Intra-arterial neuroprotective therapy as an adjunct to endovascular intervention in acute ischemic stroke: A review of the literature and future directions

Mechanical thrombectomy for acute ischemic stroke due to large vessel occlusion has been shown to significantly improve outcomes. However, despite efficient rates of recanalization (60-90%), the rates of functional independence remain suboptimal (14-58%), most likely due to pathways of cell death in the brain that have already committed despite successful reperfusion. Pharmacologic neuroprotection provides a potential means of preventing this inevitable damage through targeting excitotoxicity, reactive oxygen species, cellular apoptosis, and inflammation. Numerous clinical trials using various neuroprotective agents have failed, but the majority of these trials did not include endovascular reperfusion, and thus the drugs were not reaching the therapeutic target.
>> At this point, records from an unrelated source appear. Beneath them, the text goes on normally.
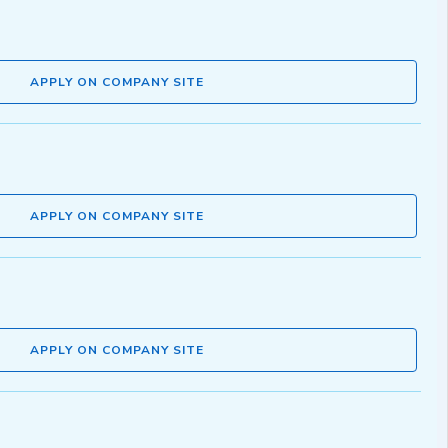
APPLY ON COMPANY SITE
APPLY ON COMPANY SITE
APPLY ON COMPANY SITE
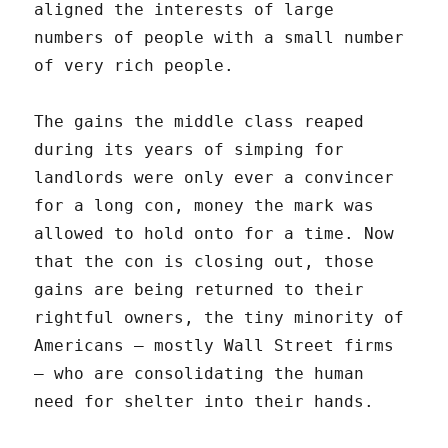
aligned the interests of large
numbers of people with a small number
of very rich people.
The gains the middle class reaped
during its years of simping for
landlords were only ever a convincer
for a long con, money the mark was
allowed to hold onto for a time. Now
that the con is closing out, those
gains are being returned to their
rightful owners, the tiny minority of
Americans — mostly Wall Street firms
— who are consolidating the human
need for shelter into their hands.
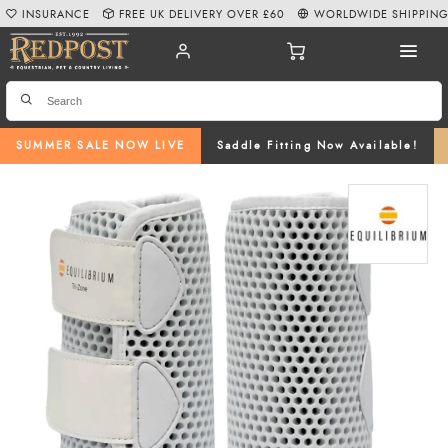
INSURANCE
FREE UK DELIVERY OVER £60
WORLDWIDE SHIPPIN
SUMMER SALE NOW LIVE
Saddle Fitting Now Available!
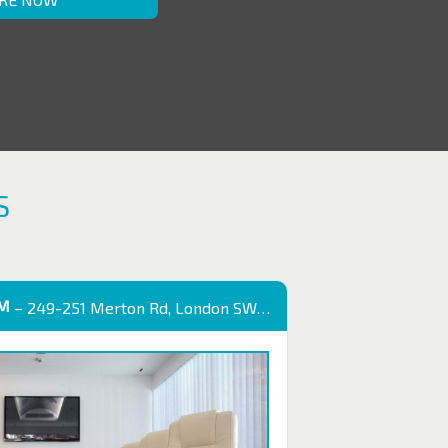
S
OM
– 249-251 Merton Rd, London SW18 5EB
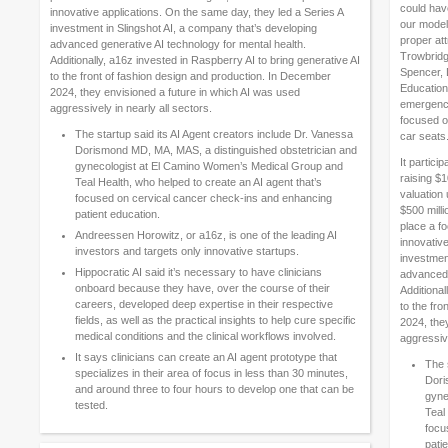
could hav
innovative applications. On the same day, they led a Series A
our model
investment in Slingshot AI, a company that’s developing
proper att
advanced generative AI technology for mental health.
Trowbridge
Additionally, a16z invested in Raspberry AI to bring generative AI
Spencer, 
to the front of fashion design and production. In December
Education
2024, they envisioned a future in which AI was used
emergency
aggressively in nearly all sectors.
focused on
The startup said its AI Agent creators include Dr. Vanessa
car seats
Dorismond MD, MA, MAS, a distinguished obstetrician and
It partic
gynecologist at El Camino Women’s Medical Group and
raising $
Teal Health, who helped to create an AI agent that’s
valuation 
focused on cervical cancer check-ins and enhancing
$500 milli
patient education.
place a fo
Andreessen Horowitz, or a16z, is one of the leading AI
innovativ
investors and targets only innovative startups.
investmen
Hippocratic AI said it’s necessary to have clinicians
advanced 
onboard because they have, over the course of their
Additional
careers, developed deep expertise in their respective
to the fr
fields, as well as the practical insights to help cure specific
2024, the
medical conditions and the clinical workflows involved.
aggressive
It says clinicians can create an AI agent prototype that
The 
specializes in their area of focus in less than 30 minutes,
Dori
and around three to four hours to develop one that can be
gyne
tested.
Teal
focu
pati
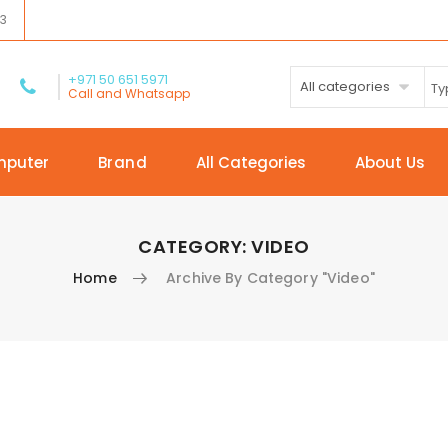
03
+971 50 651 5971
All categories
Call and Whatsapp
mputer
Brand
All Categories
About Us
CATEGORY:
VIDEO
Home
Archive By Category "Video"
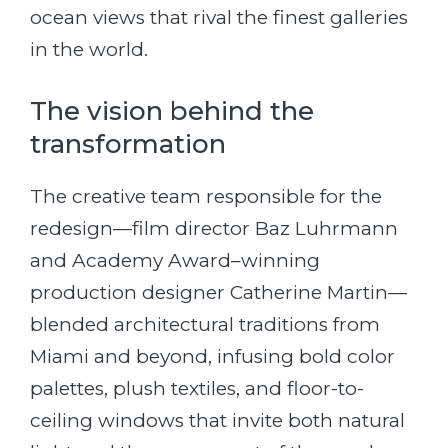
ocean views that rival the finest galleries
in the world.
The vision behind the
transformation
The creative team responsible for the
redesign—film director Baz Luhrmann
and Academy Award–winning
production designer Catherine Martin—
blended architectural traditions from
Miami and beyond, infusing bold color
palettes, plush textiles, and floor-to-
ceiling windows that invite both natural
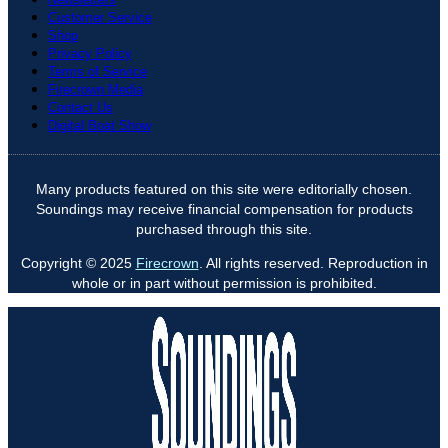
Customer Service
Shop
Privacy Policy
Terms of Service
Firecrown Media
Contact Us
Digital Boat Show
Many products featured on this site were editorially chosen.
Soundings may receive financial compensation for products
purchased through this site.
Copyright © 2025
Firecrown
. All rights reserved. Reproduction in
whole or in part without permission is prohibited.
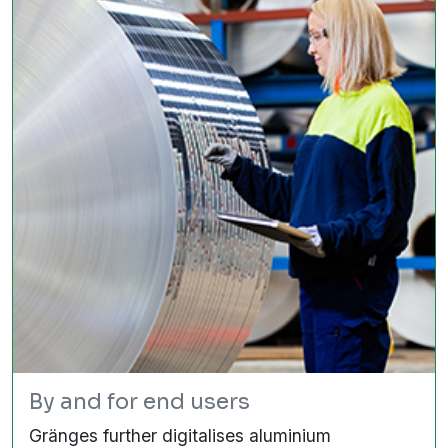
By and for end users
Gränges further digitalises aluminium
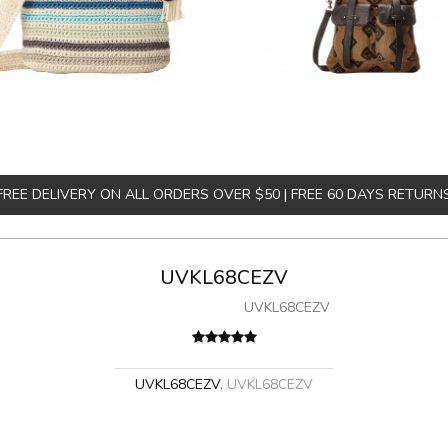
FREE DELIVERY ON ALL ORDERS OVER $50 | FREE 60 DAYS RETURN
UVKL68CEZV
UVKL68CEZV
UVKL68CEZV
,
UVKL68CEZV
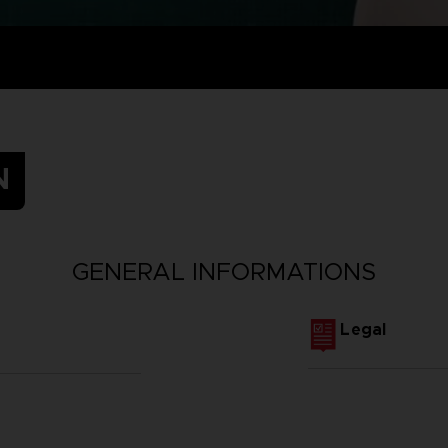
N
GENERAL INFORMATIONS
Legal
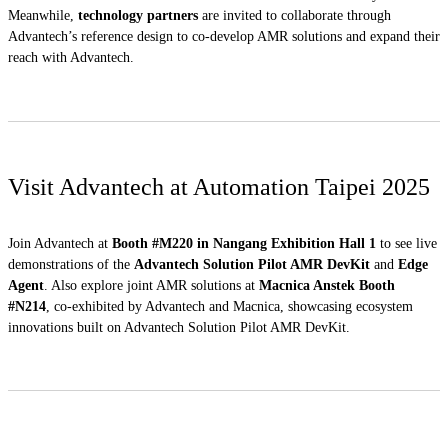
Meanwhile,
technology partners
are invited to collaborate through
Advantech’s reference design to co-develop AMR solutions and expand their
reach with Advantech.
Visit Advantech at Automation Taipei 2025
Join Advantech at
Booth #M220
in Nangang Exhibition Hall 1
to see live
demonstrations of the
Advantech Solution Pilot AMR DevKit
and
Edge
Agent
. Also explore joint AMR solutions at
Macnica Anstek Booth
#N214
, co-exhibited by Advantech and Macnica, showcasing ecosystem
innovations built on Advantech Solution Pilot AMR DevKit.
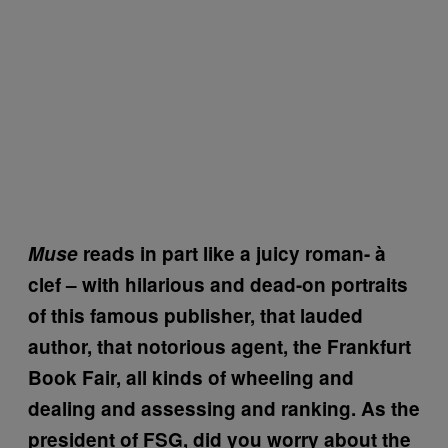
Muse
reads in part like a juicy roman-
à
clef – with hilarious and dead-on portraits
of this famous publisher, that lauded
author, that notorious agent, the Frankfurt
Book Fair, all kinds of wheeling and
dealing and assessing and ranking. As the
president of FSG, did you worry about the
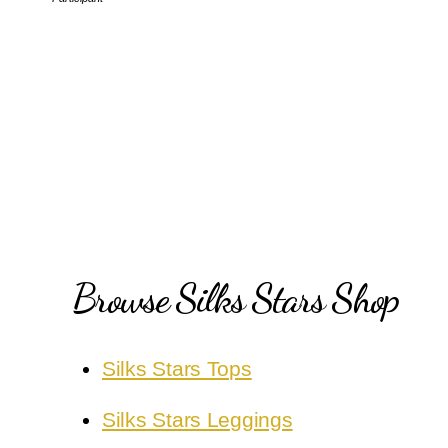
Browse Silks Stars Shop
Silks Stars Tops
Silks Stars Leggings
Intra-arterial delivery of neuroprotective agents via the guide catheter already in place for mechanical thrombectomy could provide a way to deliver high doses directly to the affected territory while limiting systemic exposure. Agents that have shown promise via the intra-arterial route in preclinical as well as some clinical models include magnesium sulfate, verapamil, cold saline, stem cells, and various combined approaches. Targeted hypothermia, achieved with intra-carotid infusion of cold saline, may provide an effective means of achieving hypothermia of the ischemic tissue while avoiding the systemic effects that have limited its use previously. Combination therapy of targeted hypothermia and a cocktail of drugs that provide anti-excitotoxic, anti-oxidant, anti-apopototic, and anti-inflammatory effects may provide an ideal approach that deserves further study in clinical trials.